Find the continued product:

Solution:

$(i)(x+1)(x-1)\left(x^{2}+1\right)$

$\Rightarrow\left(x^{2}-x+x-1\right)\left(x^{2}+1\right)$

$\Rightarrow\left(x^{2}-1\right)\left(x^{2}+1\right)$

$\Rightarrow\left(x^{2}\right)^{2}-\left(1^{2}\right)^{2}$   [according to the formula $\left.a^{2}-b^{2}=(a+b)(a-b)\right]$

$\Rightarrow x^{4}-1 .$

Therefore, the product of $(x+1)(x-1)\left(x^{2}+1\right)$ is $x^{4}-1$.
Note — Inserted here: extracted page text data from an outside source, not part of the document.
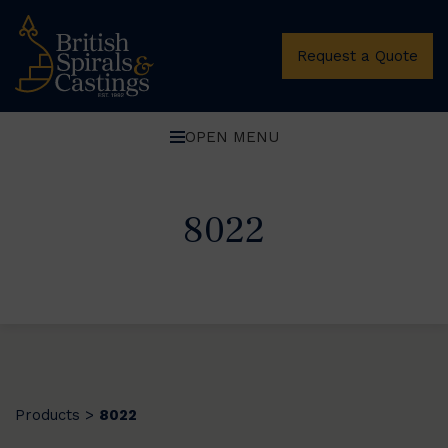
Request a Quote
OPEN MENU
8022
Products
8022
>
(ii) $(x-3)(x+3)\left(x^{2}+9\right)$

$\Rightarrow\left((x)^{2}-(3)^{2}\right)\left(x^{2}+9\right)$   [according to the formula $a^{2}-b^{2}=(a+b)(a-b)$ ]

$\Rightarrow\left(x^{2}-9\right)\left(x^{2}+9\right)$

$\Rightarrow\left(x^{2}\right)^{2}-(9)^{2}$    [according to the formula $a^{2}-b^{2}=(a+b)(a-b)$ ]

$\Rightarrow x^{4}-81$

Therefore, the product of $(x-3)(x+3)\left(x^{2}+9\right)$ is $x^{4}-81$.

(iii) $(3 x-2 y)(3 x+2 y)\left(9 x^{2}+4 y^{2}\right)$

$\Rightarrow\left((3 x)^{2}-(2 y)^{2}\right)\left(9 x^{2}+4 y^{2}\right)$   [according to the formula $a^{2}-b^{2}=(a+b)(a-b)$ ]

$\Rightarrow\left(9 x^{2}-4 y^{2}\right)\left(9 x^{2}+4 y^{2}\right)$

$\Rightarrow\left(9 x^{2}\right)^{2}-\left(4 y^{2}\right)^{2}$   [according to the formula $\left.a^{2}-b^{2}=(a+b)(a-b)\right]$

$\Rightarrow 81 x^{4}-16 y^{4} .$   

Therefore, the product of $(3 x-2 y)(3 x+2 y)\left(9 x^{2}+4 y^{2}\right)$ is $81 x^{4}-16 y^{4}$.

(iv) $(2 p+3)(2 p-3)\left(4 p^{2}+9\right)$

$\Rightarrow\left((2 p)^{2}-(3)^{2}\right)\left(4 p^{2}+9\right)$   $\left[\right.$ according to the formula $\left.a^{2}-b^{2}=(a+b)(a-b)\right]$

$\Rightarrow\left(4 p^{2}-9\right)\left(4 p^{2}+9\right)$

$\Rightarrow\left(4 p^{2}\right)^{2}-(9)^{2}$   [according to the formula $a^{2}-b^{2}=(a+b)(a-b)$ ]

$\Rightarrow 16 p^{4}-81$

Therefore, the product of $(2 p+3)(2 p-3)\left(4 p^{2}+9\right)$ is $16 p^{4}-81$.